Created on March 26, 1804 from part of Lycoming County and named for General James Potter of Cumberland and later Northumberland Counties, hero of both the French and Indian and Revolutionary Wars, and a member of the Supreme Executive Council and the Council of Censors. It was attached to Lycoming County until 1814 when it was authorized to elect commissioners jointly with McKean County. McKean and Potter Counties were separated in 1824, but Potter was still attached to McKean for judicial purposes. It was fully organized in 1835. Coudersport, the county seat, was laid out in 1807 and incorporated as a borough on February 7, 1848. It was named for Jean Samuel Couderc, an Amsterdam banker.

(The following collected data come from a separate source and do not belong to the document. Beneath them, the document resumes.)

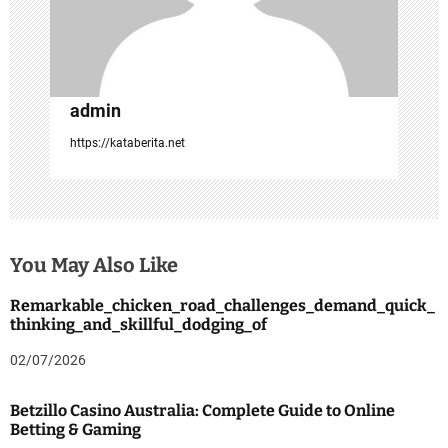
admin
https://kataberita.net
You May Also Like
Remarkable_chicken_road_challenges_demand_quick_
thinking_and_skillful_dodging_of
02/07/2026
Betzillo Casino Australia: Complete Guide to Online
Betting & Gaming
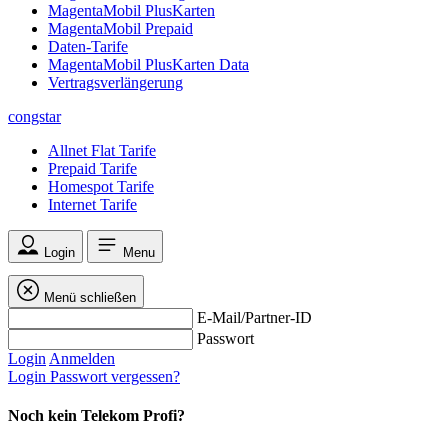
MagentaMobil PlusKarten
MagentaMobil Prepaid
Daten-Tarife
MagentaMobil PlusKarten Data
Vertragsverlängerung
congstar
Allnet Flat Tarife
Prepaid Tarife
Homespot Tarife
Internet Tarife
Login
Menu
Menü schließen
E-Mail/Partner-ID
Passwort
Login
Anmelden
Login
Passwort vergessen?
Noch kein Telekom Profi?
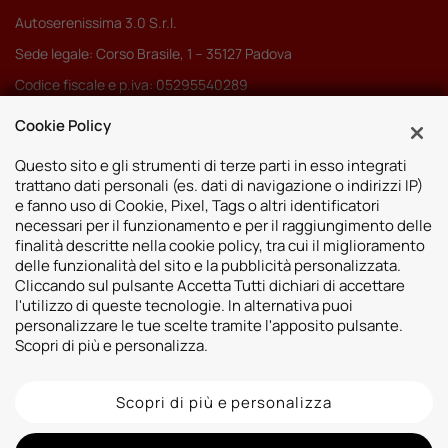
Autoserenissima 3.0 S.r.l.
Sede legale: Corso Brasile, 1 – 35127 Padova
Codice fiscale e p.iva: 05295540289
Pec:
autoserenissima3.0srl@legalmail.it
Cookie Policy
Codice SDI: M5UXCR1
Questo sito e gli strumenti di terze parti in esso integrati
trattano dati personali (es. dati di navigazione o indirizzi IP)
e fanno uso di Cookie, Pixel, Tags o altri identificatori
necessari per il funzionamento e per il raggiungimento delle
finalità descritte nella cookie policy, tra cui il miglioramento
Sedi
delle funzionalità del sito e la pubblicità personalizzata.
Cliccando sul pulsante Accetta Tutti dichiari di accettare
Vicenza
Risorse
l'utilizzo di queste tecnologie. In alternativa puoi
Padova
personalizzare le tue scelte tramite l'apposito pulsante.
Contatti
Venezia
Scopri di più e personalizza.
Bassano del Grappa
Scopri di più e personalizza
2026 © Autoshop Srl. Tutti i diritti riservati.
Privacy Policy
Cookie Policy
Whistleblowing
Informativa videosorveglianza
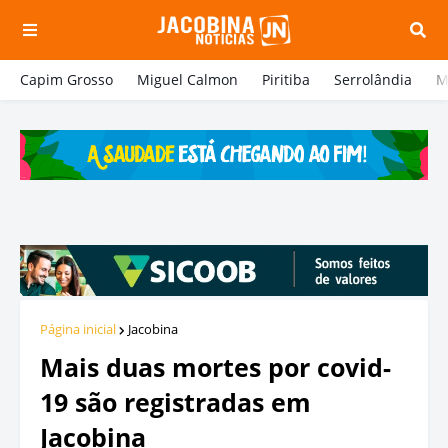
Capim Grosso
Miguel Calmon
Piritiba
Serrolândia
M
Página inicial
Jacobina
Mais duas mortes por covid-
19 são registradas em
Jacobina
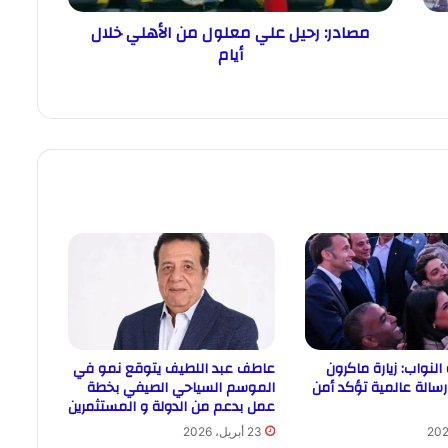
مصادر: رحيل علي معلول من الأهلي خلال
أيام
النواب: زيارة ماكرون
عاطف عبد اللطيف يتوقع نمو في
رسالة عالمية تؤكد أمن
الموسم السياحي الصيفي بخطة
عمل بدعم من الدولة و المستثمرين
23 أبريل، 2026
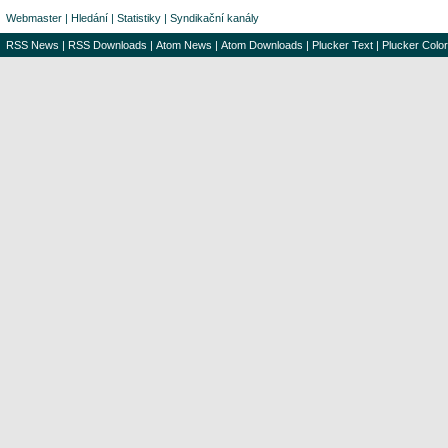
Webmaster
|
Hledání
|
Statistiky
|
Syndikační kanály
RSS News
|
RSS Downloads
|
Atom News
|
Atom Downloads
|
Plucker Text
|
Plucker Color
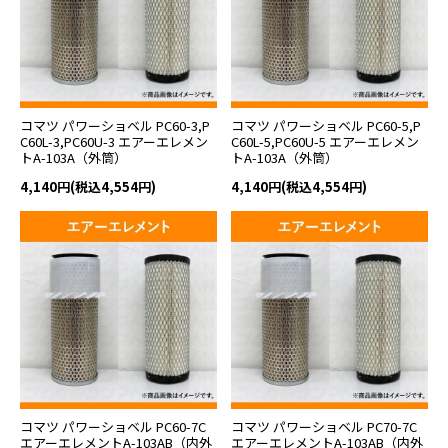
コマツ パワーショベル PC60-3,P
コマツ パワーショベル PC60-5,P
C60L-3,PC60U-3 エアーエレメン
C60L-5,PC60U-5 エアーエレメン
トA-103A（外筒）
トA-103A（外筒）
4,140円(税込4,554円)
4,140円(税込4,554円)
コマツ パワーショベル PC60-7C
コマツ パワーショベル PC70-7C
エアーエレメントA-103AB（内外
エアーエレメントA-103AB（内外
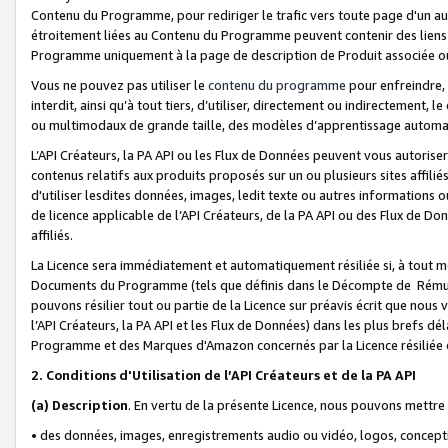
Contenu du Programme, pour rediriger le trafic vers toute page d'un aut
étroitement liées au Contenu du Programme peuvent contenir des liens ve
Programme uniquement à la page de description de Produit associée ou
Vous ne pouvez pas utiliser le
contenu du programme
pour enfreindre, 
interdit, ainsi qu’à tout tiers, d’utiliser, directement ou indirecteme
ou multimodaux de grande taille, des modèles d’apprentissage automat
L’API Créateurs, la PA API ou les Flux de Données peuvent vous autoriser
contenus relatifs aux produits proposés sur un ou plusieurs sites affiliés
d'utiliser lesdites données, images, ledit texte ou autres informations o
de licence applicable de l’API Créateurs, de la PA API ou des Flux de Don
affiliés.
La Licence sera immédiatement et automatiquement résiliée si, à tout 
Documents du Programme (tels que définis dans le Décompte de Rémunéra
pouvons résilier tout ou partie de la Licence sur préavis écrit que nou
l’API Créateurs, la PA API et les Flux de Données) dans les plus brefs dél
Programme et des Marques d'Amazon concernés par la Licence résiliée
2. Conditions d'Utilisation de l’API Créateurs et de la PA API
(a)
Description
. En vertu de la présente Licence, nous pouvons mettr
• des données, images, enregistrements audio ou vidéo, logos, conception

Potter CountyAn uninhabited section of overly large Lycoming County, the county was created by the legislature on the same day as McKean and Tioga, to reduce Lycoming County to manageable size. John Keating of Philadelphia owned and developed much of the area. Many early settlers were New Englanders who came from New York; there were only twenty-three residents in 1810. The east-west road across the county sparked commercial progress. A lumber economy led to a population peak of 30,621 in 1900, but then it declined as the forests disappeared. A Norwegian colony started by utopian violinist Ole Bull failed in 1852–53. Before 1860 farmer-lumbermen using small water mills cut most of the lumber in northern section. The virgin white pines were all gone by 1880. Commercial lumbering began in 1837 at Millport. Goodyear Brothers of Buffalo, N.Y. started a second lumber boom in 1884, using railroads and power mills. There was a large tannery at Costello in 1886. Galeton, acquired by the Goodyears, had railroad shops, a tannery, a sawmill, and a brewery. The western section was exploited by a Scranton based company, which did not diversify as Galeton had. It died when the trees were gone, in 1912. Most of the tanneries closed before 1930. Acetate, charcoal, wood alcohol, wood tar were produced from small hardwoods until about 1950. Gas, discovered after 1900, led to glass manufacture that lasted a few decades. Deep gas, discovered in the 1930s, was piped out and sold elsewhere. Today there is some dairy farming in the north, and potatoes have grown well since the 1920s; farms occupy 14 percent of the land. Carbon is now produced. The Bayless Paper Company, begun in 1901 near Austin, did well until its dam burst in 1911. Rebuilt, it carried on until a 1942 flood destroyed it again.